There is some misunderstanding on European way of “financing” aircraft
There are 3 parties on the play … one is Aibus, another is any kind of bank at the customer choice… the “Help” comes from the european governments in the form of an insurance for the bank to receive the money the cost of this insurance depends only on the credit rating of the customer and the political stability of the country he is registered in … any way Aibus receive the paiement on delivery time.
I guess Boeing works in a similar manner … by the way if Delta believes that the system gives its foreign competitors an unacceptable advantages, I do suggest this company must buy Airbus aircraft with the help of Europe so they will get the same advantages !!!
So, give us your explanation of Boeing’s brilliant outsourcing of the 787 R&D?
It wasn’t to cut Boeing’s R&D investment for the 787 program?
How did that program work out for Boeing?
Well we all know all 787 problems can be traced back to outsourced R&D and production. Local American workers designed/ build the good parts and saved the rest. Irony off..

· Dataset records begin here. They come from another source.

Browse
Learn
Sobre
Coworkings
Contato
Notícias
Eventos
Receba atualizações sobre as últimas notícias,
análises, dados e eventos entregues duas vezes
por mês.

In my opinion government funding of commercial aircraft purchases (or government guarantee of such funding) only makes sense when the buyer itself is a government entity, such as a national company (Air India …) whereby the lender’s risk becomes a sovereign risk. Usually, non-government financial institutions are of course extremely reluctant to take this kind of risks.
Scott’s assertion that a one-sided ban on the US Export-Import Bank involvement in commercial aircraft finance would help Airbus is true only as far as such sovereign deals are concerned since, in strictly commercial deals, extremely competitive alternatives exist.
No change in export finance practices should therefore be implemented one-sidedly. If the US proposed new restrictive international rules, the initiative might find strong support. This would be the proper approach, though unfortunately political platforms usually prefer simpler wordings.